Iridocyclitis (of anterieure uveïtis)

Iridocyclitis is een ontsteking van de iris en de ciliaire lichaampjes die adhesies met de ooglens en corneale precipitaten kunnen veroorzaken. De symptomen van iritis gaan gepaard met intense fotofobie, oogpijn en verminderde gezichtsscherpte.

Coloboma van de iris

Het coloboom is een aangeboren defect dat wordt gekenmerkt door de afwezigheid van een deel van de iris, die tijdens de embryonale ontwikkeling niet perfect is gelast.

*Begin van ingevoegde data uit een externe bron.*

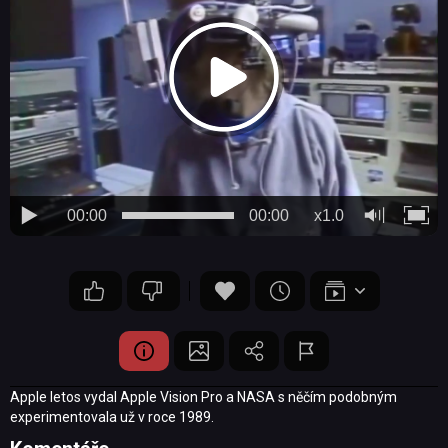
00:00
00:00
x1.0
Apple letos vydal Apple Vision Pro a NASA s něčím podobným
experimentovala už v roce 1989.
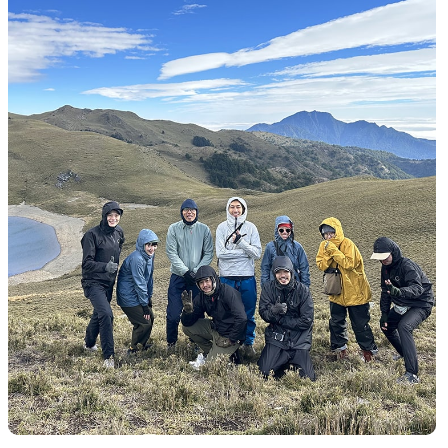
SLEEPING PADS
REPAIR PARTS
最軽量のスリーピングパッド
補修用パッチとバックパック
パーツ
ACCESSORIES
SPECIAL OFFERS
機能を拡張する道具
製品ロスをなくすための特別
売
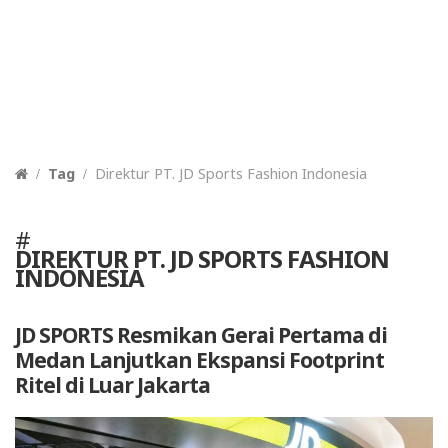
Tag
Direktur PT. JD Sports Fashion Indonesia
#
DIREKTUR PT. JD SPORTS FASHION
INDONESIA
JD SPORTS Resmikan Gerai Pertama di
Medan Lanjutkan Ekspansi Footprint
Ritel di Luar Jakarta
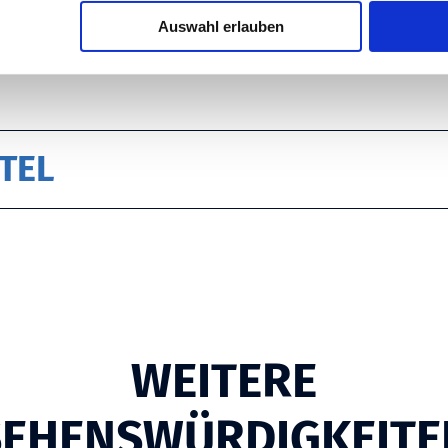
GEMEINE INFORMATI
Auswahl erlauben
TEL
WEITERE
SEHENSWÜRDIGKEITE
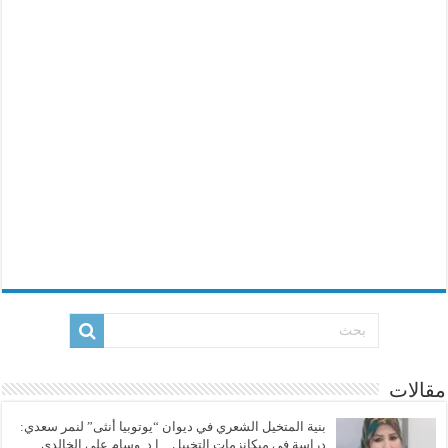
مقالات
بنية المتخيل الشعري في ديوان “يوتوبيا أنثى” لنمر سعدي:
دراسة في ميكانزمات التخييل…ا.د. وسام علي الخالدي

Het coloboom van de iris is over het algemeen geen ernstige pathologische aandoening. Zeer grote defecten kunnen echter problemen veroorzaken bij het moduleren van licht en monoculaire diplopie (dubbel zien van objecten uit één oog). In zeldzame gevallen is de coloboom van de iris een gevolg van chirurgische ingrepen.

aniridia

Aniridie wordt gekenmerkt door de volledige of gedeeltelijke afwezigheid van de iris. Deze verandering kan erfelijk, sporadisch of traumatisch zijn. Vaak is aniridie geassocieerd met een reeks oculaire complicaties die optreden vanaf de geboorte of bij het late begin: vermindering van de gezichtsscherpte, maculaire hypoplasie en oogzenuw, nystagmus, amblyopie, opaciteit van de lens en glaucoom.